I’ve been lucky enough to live in two of Kent’s coolest seaside towns – Margate and Folkestone.
But which one is the best for a beach holiday in the UK?
From beaches toHere’s my verdict on which one is slightly better after living (and partying) in both.
Having lived in both towns in Kent, I have been to the popular and remote beaches in each.
Margate’s Main Sands has everything you want in a beach – but that also means the crowds.
Although a shingle beach, Folkestone’s main beach is a much more relaxed affair and is home to numerous shops and bars.
And when it comes to picking the best “local” beach, I’d say Folkestone wins there too.
Margate’s Palm Bay may have its own lido, but Folkestone’s Mermaid Beach feels like another land on the looseDay.
And there’s something Margate doesn’t have, which is the Lower Leas Coastal Park, a beautiful huge green space with a playground and benches.
Fgood And drink
Seafood is a must in both cases and fortunately it is not in short supply.
Margate’s most famous restaurants include Sargasso and Angela’s, which has a nearby sister restaurant, Dory’s.
But my favorite seafood restaurant is actually in Folkestone.
Rocksalt’s menu includes fresh oysters, crab and scallops, as well as great service and a second-floor bar.
If you can’t get in, there’s also Chummy’s where you can grab fresh fish from the counter to take away
And when it comes to variety, Folkestone reigns supreme thanks to Harbor Arms, which serves everything from Argentinian to Japanese, plus a huge TV screen for sports and films.

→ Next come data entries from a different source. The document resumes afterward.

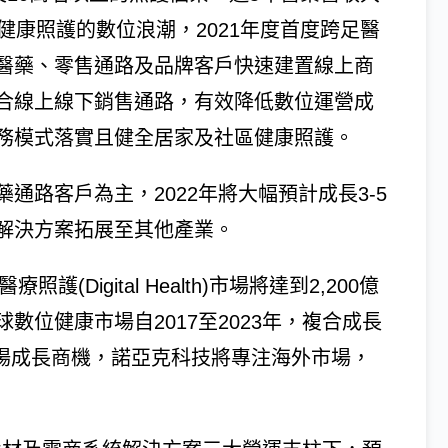
健康照護的數位浪潮，2021年度首度跨足醫
醫藥、零售通路及品牌客戶快速建置線上商
整合線上線下銷售通路，有效降低數位運營成
務模式落實且健全居家及社區健康照護。
通路客戶為主，2022年將大幅預計成長3-5
解決方案拓展至其他產業。
Digital Health)市場將達到2,200億
數位健康市場自2017至2023年，複合成長
市場成長商機，諾亞克科技將專注海外市場，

For bars, Margate has popular venues such as Daisy’s and Sete, each serving a curated selection of local wines and unique cocktails.
But Folkeston’s newest is the Pilot Beach Bar withCocktails and live DJs – right on the beach.
Things to do
Margate’s Dreamland has been making headlines and appearing in Hollywood blockbusters in recent monthsTV shows.
Folkestone is home to F51, the world’s first multi-level skate park, as well as the highest climbing area in the South East.
And when it comes to their old towns, I would say Folkestone simply beats Margate.
Both have independent bookstores, gift shops and vintage shops – but Folkestone just has a few extra places where you can pick up a few gifts while grabbing an ice cream.
Folkestone’s most famous hotel is the Grand Burstin – known for being one of the worst in Britain.
There are nicer options – Rocksalt has four dedicated rooms you can rent, and the new London Paris Hotel is expected to open its rooms later this year.
But Margate is clearly beating Folkestone, with a number of new openings in the last year.
These include the new Fort Road Hotel overlooking the harbor as well as the newest hotels Selina and Guesthouse this year.
Both coastal cities are easy to reach from London.
However, Folkestone has just overtaken Margate as the easiest solution.
The quickest way to Margate is from Kings Cross station and takes 90 minutes.
However, Folkestone Central is much faster – the Kings Cross train journey takes just 54 minutes.
It’s also an ideal base for a short day trip across the waters – with trains to Calais in just 35 minutes.
Of course I love both coastal cities.
However, if I had to choose, I would choose Folkestone every time.
It has everything you could want – easy access, pretty beaches and good food – and still feels like you’re with the locals.
And Margate’s popularity comes at a price, literally: expect to pay London prices in some of the new bars and restaurants.
And with plenty to explore in Folkestone – with next year’s Folkestone Triennial arts festival and the restoration of the 138-year-old funicular – there’s no better time to do it.